NumPy ndarray.reshape()
The numpy.ndarray.reshape()
method allows changing the shape of a NumPy array without altering its data. It returns a new view of the original array whenever possible, or a copy if required.
Syntax
ndarray.reshape(shape, /, *, order='C', copy=None)
Parameters
Parameter | Type | Description |
---|---|---|
shape | int or tuple of ints | The new shape for the array. It must be compatible with the original size. |
order | {‘C’, ‘F’, ‘A’} | Memory layout order: – ‘C’ (row-major, C-style, default) – ‘F’ (column-major, Fortran-style) – ‘A’ (Fortran-like if input is Fortran-contiguous, otherwise C-like) |
copy | bool, optional | Whether to create a copy of the data. Defaults to None , meaning it only copies if needed. |
Return Value
Returns an array with the specified shape. If possible, it provides a view of the original array; otherwise, it creates a new copy.
Examples
1. Basic Reshaping of a 1D Array
Converting a 1D array into a 2D array of shape (3, 2).
import numpy as np
# Creating a 1D array with 6 elements
arr = np.array([1, 2, 3, 4, 5, 6])
# Reshaping into a 2D array with 3 rows and 2 columns
reshaped_arr = arr.reshape((3, 2))
print(reshaped_arr)
Output:
[[1 2]
[3 4]
[5 6]]
2. Using -1 to Auto-Calculate One Dimension
Using -1
lets NumPy automatically compute one dimension while maintaining the total size.
import numpy as np
# Original 1D array with 12 elements
arr = np.arange(12)
# Reshaping into a 3-row array with auto-computed columns
reshaped_arr = arr.reshape((3, -1))
print(reshaped_arr)
Output:
[[ 0 1 2 3]
[ 4 5 6 7]
[ 8 9 10 11]]
3. Reshaping with Fortran (‘F’) Order
Reshaping while filling elements column-wise using Fortran-style ordering.
import numpy as np
# Creating a 1D array with 6 elements
arr = np.array([1, 2, 3, 4, 5, 6])
# Reshaping with Fortran order (column-major)

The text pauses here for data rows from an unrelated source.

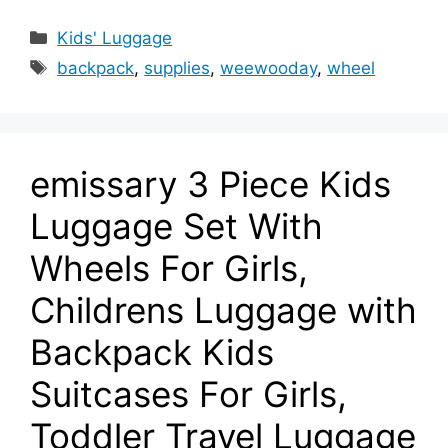
Categories
Kids' Luggage
Tags
backpack
,
supplies
,
weewooday
,
wheel
emissary 3 Piece Kids
Luggage Set With
Wheels For Girls,
Childrens Luggage with
Backpack Kids
Suitcases For Girls,
Toddler Travel Luggage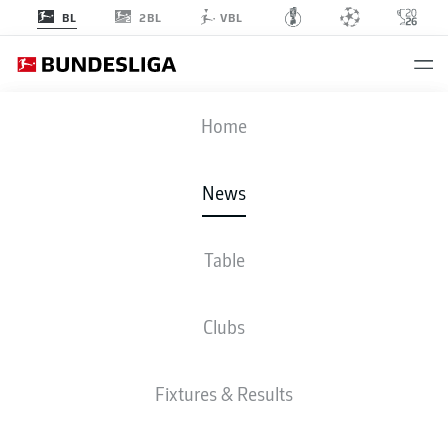
2BL
BL
VBL
Home
Holders Bayern Munich will face Bundesliga 2 side Osnabrück in the first
News
round of the 2026/27 DFB Cup campaign.
- © Christof Koepsel
Table
Clubs
Fixtures & Results
2. BUNDESLIGA, BUNDESLIGA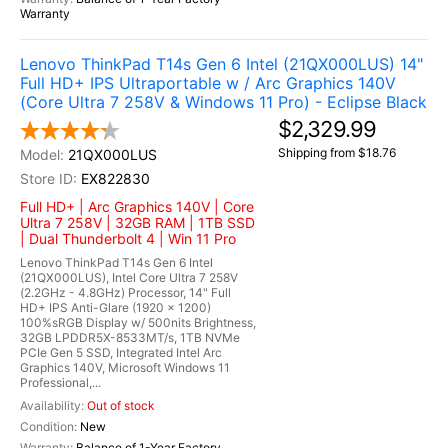
Warranty
Lenovo ThinkPad T14s Gen 6 Intel (21QX000LUS) 14"
Full HD+ IPS Ultraportable w / Arc Graphics 140V
(Core Ultra 7 258V & Windows 11 Pro) - Eclipse Black
$2,329.99
Shipping from $18.76
21QX000LUS
EX822830
Full HD+ | Arc Graphics 140V | Core
Ultra 7 258V | 32GB RAM | 1TB SSD
| Dual Thunderbolt 4 | Win 11 Pro
Lenovo ThinkPad T14s Gen 6 Intel
(21QX000LUS), Intel Core Ultra 7 258V
(2.2GHz - 4.8GHz) Processor, 14" Full
HD+ IPS Anti-Glare (1920 x 1200)
100%sRGB Display w/ 500nits Brightness,
32GB LPDDR5X-8533MT/s, 1TB NVMe
PCIe Gen 5 SSD, Integrated Intel Arc
Graphics 140V, Microsoft Windows 11
Professional,...
Out of stock
New
Balance of 1-Year Factory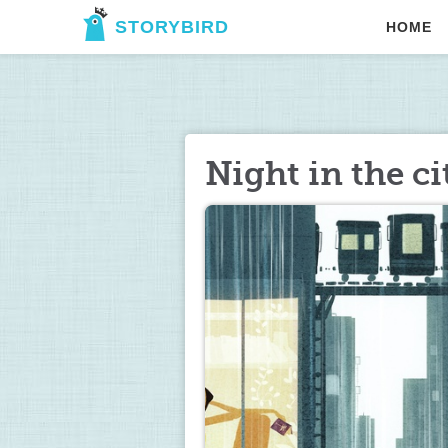
STORYBIRD
HOME
Night in the ci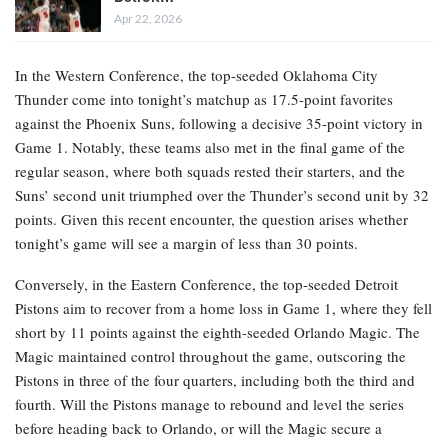
Apr 22, 2026
In the Western Conference, the top-seeded Oklahoma City
Thunder come into tonight’s matchup as 17.5-point favorites
against the Phoenix Suns, following a decisive 35-point victory in
Game 1. Notably, these teams also met in the final game of the
regular season, where both squads rested their starters, and the
Suns’ second unit triumphed over the Thunder’s second unit by 32
points. Given this recent encounter, the question arises whether
tonight’s game will see a margin of less than 30 points.
Conversely, in the Eastern Conference, the top-seeded Detroit
Pistons aim to recover from a home loss in Game 1, where they fell
short by 11 points against the eighth-seeded Orlando Magic. The
Magic maintained control throughout the game, outscoring the
Pistons in three of the four quarters, including both the third and
fourth. Will the Pistons manage to rebound and level the series
before heading back to Orlando, or will the Magic secure a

reshaped_arr = arr.reshape((3, 2), order='F')
print(reshaped_arr)
Output:
[[1 4]
[2 5]
[3 6]]
Elements are filled column-wise instead of row-wise as in C-order.
4. Ensuring a Copy of the Array
Using the copy
parameter to force a copy instead of a view.
import numpy as np
# Creating a 1D array
arr = np.array([1, 2, 3, 4, 5, 6])
# Reshaping with a forced copy
reshaped_arr = arr.reshape((2, 3), copy=True)
# Modifying the original array
arr[0] = 99
print("Original Array:")
print(arr)
print("Reshaped Array:")
print(reshaped_arr)
Output:
Original Array:
[99 2 3 4 5 6]
Reshaped Array:
[[1 2 3]
[4 5 6]]
The reshaped array remains unchanged when modifying the original array, confirming that a copy was created.